Justice Anthony Kennedy, who is expected to cast the Court's swing vote, appeared to be looking for a narrow path to keep the federal government from denying benefits to legally married gay couples without touching on those couples' right to marry in the first place. And after making the bold choice to take two blockbuster cases on the nation's most controversial social issue, the majority of the Justices seemed to be searching for a way to throw one of them -- the challenge to California's Proposition 8 -- out entirely.

This cautious approach to finding constitutional protections for individual rights stands in stark contrast to the conservative majority's usual modus operandi. The Court's majority has, in general, been enthusiastically willing to undermine individual rights that already exist, routinely issuing rulings that strike down decades of jurisprudence and radically redefine our constitutional rights. While the conservative majority of the Supreme Court seems reluctant to take any great strides affirming the rights of gay people, they have shown no such scruples in stripping the rights of voters, workers, and consumers.

Far from what you might think listening to the marriage equality arguments this week, this court isn't exactly known for its judicial restraint.

The Court, for instance, expressed no regret in bulldozing a century of popularly enacted campaign finance reform laws in 2010's Citizens United. In fact, they hadn't even been asked to do so. The Court's conservative majority was so unsatisfied with the narrow problem that they had been asked to solve that they made the lawyers retry the case so they could strike down a pillar of clean elections law and radically redefine the First Amendment.

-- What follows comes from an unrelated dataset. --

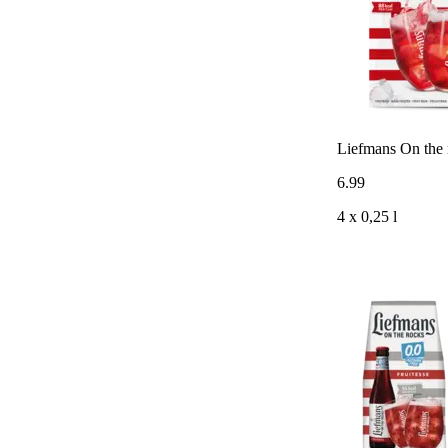
Liefmans On the 
6
.
99
4 x 0,25 l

The Court didn't seem to care for judicial restraint when it invented a brand new legal principle in order to make it harder for consumers to sue drug companies for inadequate warning labels, or when it dramatically undercut the ability of consumers to file class action lawsuits. Nor was it restrained in the part of the Affordable Care Act decision where the five conservative justices went out of their way to radically restrict Congress' constitutional authority to regulate commerce.

And even in this term, the Court's right-wing majority has signaled its willingness to make sweeping decisions undercutting basic American rights. The Court might strike down the critical Section 5 of the Voting Rights Act if the five conservative justices determine, despite overwhelming evidence to the contrary, that people of color in the covered jurisdictions do not face disproportionate barriers to the right to vote. The same five justices have signaled their willingness to overturn their own recent ruling in order to ban colleges from expanding opportunity for students of color.

The justices may be exceptionally cautious in finding constitutional protections for marriage equality. But in many other areas that affect all of our lives, they have not been nearly as shy.